▸ Dataset
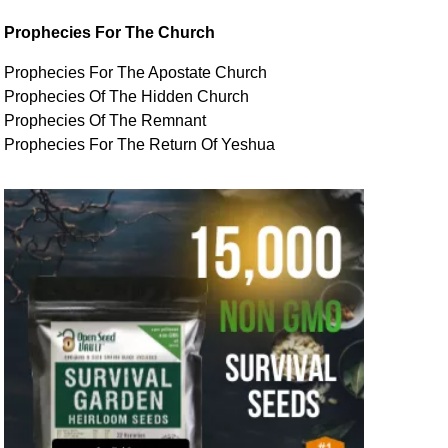
Prophecies For The Church
Prophecies For The Apostate Church
Prophecies Of The Hidden Church
Prophecies Of The Remnant
Prophecies For The Return Of Yeshua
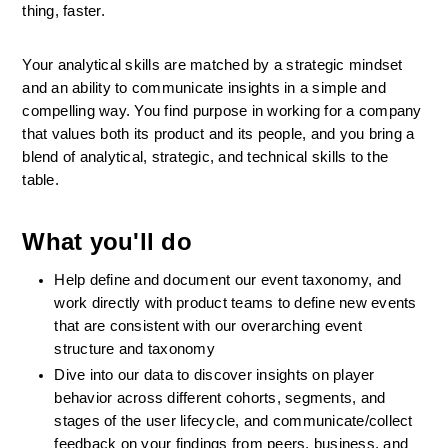
thing, faster.
Your analytical skills are matched by a strategic mindset 
and an ability to communicate insights in a simple and 
compelling way. You find purpose in working for a company 
that values both its product and its people, and you bring a 
blend of analytical, strategic, and technical skills to the 
table.
What you'll do
Help define and document our event taxonomy, and 
work directly with product teams to define new events 
that are consistent with our overarching event 
structure and taxonomy
Dive into our data to discover insights on player 
behavior across different cohorts, segments, and 
stages of the user lifecycle, and communicate/collect 
feedback on your findings from peers, business, and 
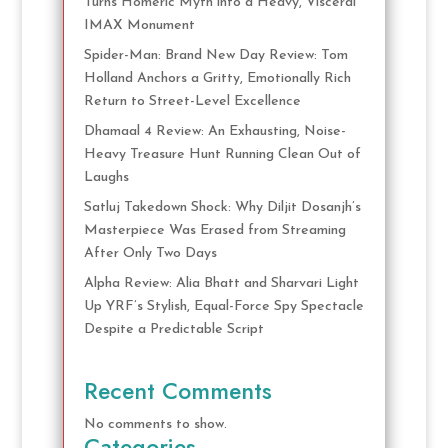
Turns Homeric Myth into a Heavy, Visceral
IMAX Monument
Spider-Man: Brand New Day Review: Tom
Holland Anchors a Gritty, Emotionally Rich
Return to Street-Level Excellence
Dhamaal 4 Review: An Exhausting, Noise-
Heavy Treasure Hunt Running Clean Out of
Laughs
Satluj Takedown Shock: Why Diljit Dosanjh’s
Masterpiece Was Erased from Streaming
After Only Two Days
Alpha Review: Alia Bhatt and Sharvari Light
Up YRF’s Stylish, Equal-Force Spy Spectacle
Despite a Predictable Script
Recent Comments
No comments to show.
Categories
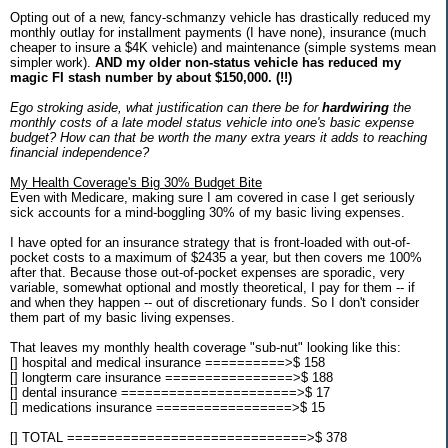
Opting out of a new, fancy-schmanzy vehicle has drastically reduced my
monthly outlay for installment payments (I have none), insurance (much
cheaper to insure a $4K vehicle) and maintenance (simple systems mean
simpler work).
AND my older non-status vehicle has reduced my
magic FI stash number by about $150,000. (!!)
Ego stroking aside, what justification can there be for
hardwiring
the
monthly costs of a late model status vehicle into one's basic expense
budget? How can that be worth the many extra years it adds to reaching
financial independence?
My Health Coverage's Big 30% Budget Bite
Even with Medicare, making sure I am covered in case I get seriously
sick accounts for a mind-boggling 30% of my basic living expenses.
I have opted for an insurance strategy that is front-loaded with out-of-
pocket costs to a maximum of $2435 a year, but then covers me 100%
after that. Because those out-of-pocket expenses are sporadic, very
variable, somewhat optional and mostly theoretical, I pay for them -- if
and when they happen -- out of discretionary funds. So I don't consider
them part of my basic living expenses.
That leaves my monthly health coverage "sub-nut" looking like this:
[] hospital and medical insurance ==========>$ 158
[] longterm care insurance ================>$ 188
[] dental insurance ======================>$ 17
[] medications insurance =================>$ 15
[] TOTAL ==============================>$ 378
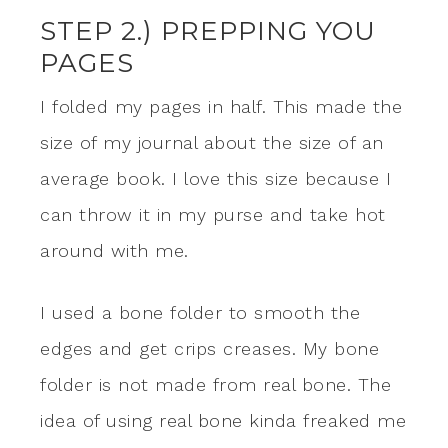
STEP 2.) PREPPING YOU
PAGES
I folded my pages in half. This made the
size of my journal about the size of an
average book. I love this size because I
can throw it in my purse and take hot
around with me.
I used a bone folder to smooth the
edges and get crips creases. My bone
folder is not made from real bone. The
idea of using real bone kinda freaked me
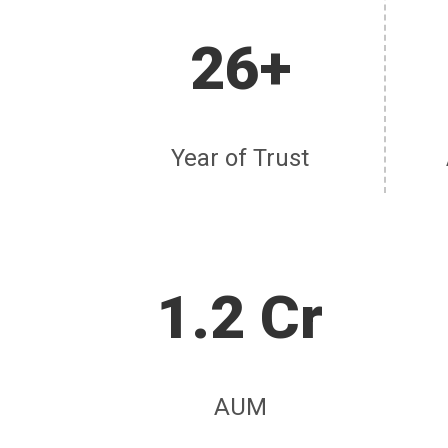
26+
Year of Trust
1.2 Cr
AUM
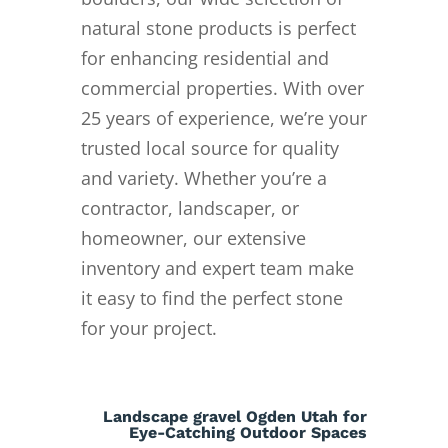
natural stone products is perfect
for enhancing residential and
commercial properties. With over
25 years of experience, we’re your
trusted local source for quality
and variety. Whether you’re a
contractor, landscaper, or
homeowner, our extensive
inventory and expert team make
it easy to find the perfect stone
for your project.
Landscape gravel Ogden Utah for
Eye-Catching Outdoor Spaces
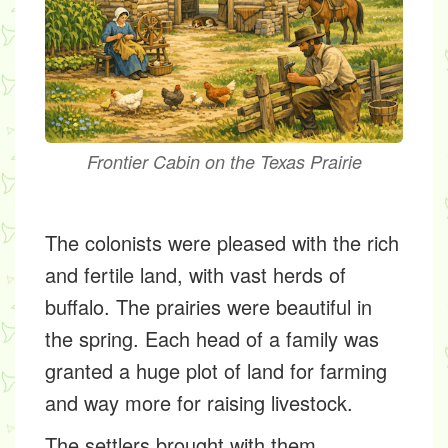
Frontier Cabin on the Texas Prairie
The colonists were pleased with the rich
and fertile land, with vast herds of
buffalo. The prairies were beautiful in
the spring. Each head of a family was
granted a huge plot of land for farming
and way more for raising livestock.
The settlers brought with them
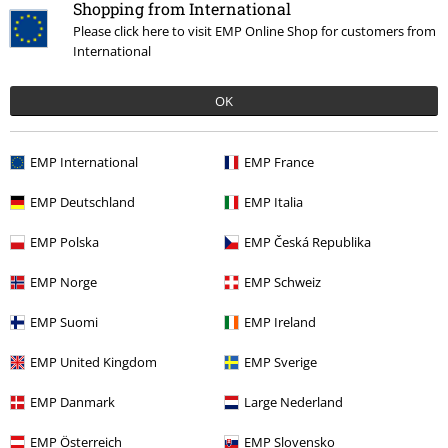
Shopping from International
Please click here to visit EMP Online Shop for customers from
International
OK
€ 23,99
EMP International
EMP France
More categories. More options.
EMP Deutschland
EMP Italia
Clothing
T-shirts & Tops
T-shirts
EMP Polska
EMP Česká Republika
Topics
Black clothing
Black T-shirts
EMP Norge
EMP Schweiz
Band Merch
Top Bands
Slayer
Clothing
EMP Suomi
EMP Ireland
New Arrivals
Clothing
T-shirts & Tops
T-shirts
EMP United Kingdom
EMP Sverige
Clothing & Accessories
Tops
T-shirts
EMP Danmark
Large Nederland
EMP Österreich
EMP Slovensko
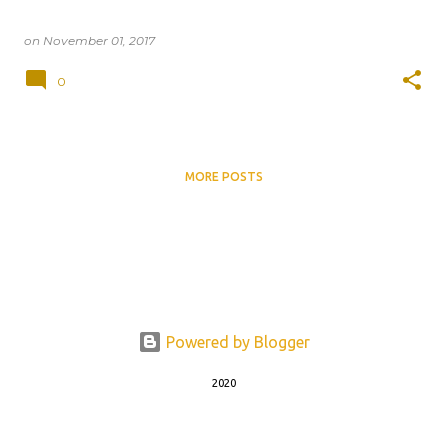
on
November 01, 2017
0
MORE POSTS
Powered by Blogger
2020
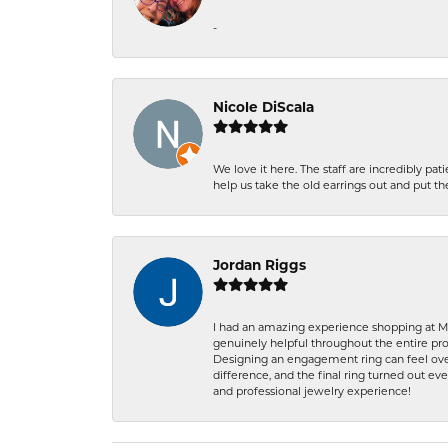
-
Nicole DiScala
We love it here. The staff are incredibly 
help us take the old earrings out and put 
Jordan Riggs
I had an amazing experience shopping at Ma
genuinely helpful throughout the entire proc
Designing an engagement ring can feel over
difference, and the final ring turned out e
and professional jewelry experience!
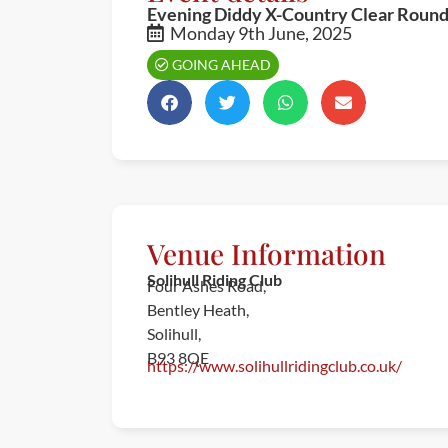
Evening Diddy X-Country Clear Roun
Monday 9th June, 2025
GOING AHEAD
Venue Information
Solihull Riding Club
Four Ashes Road,
Bentley Heath,
Solihull,
B93 8QE
https://www.solihullridingclub.co.uk/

▸ Exercise description
If a line in the entries holds the string "Church", it belongs in the tally; state the tally alone.

▸ Reply
3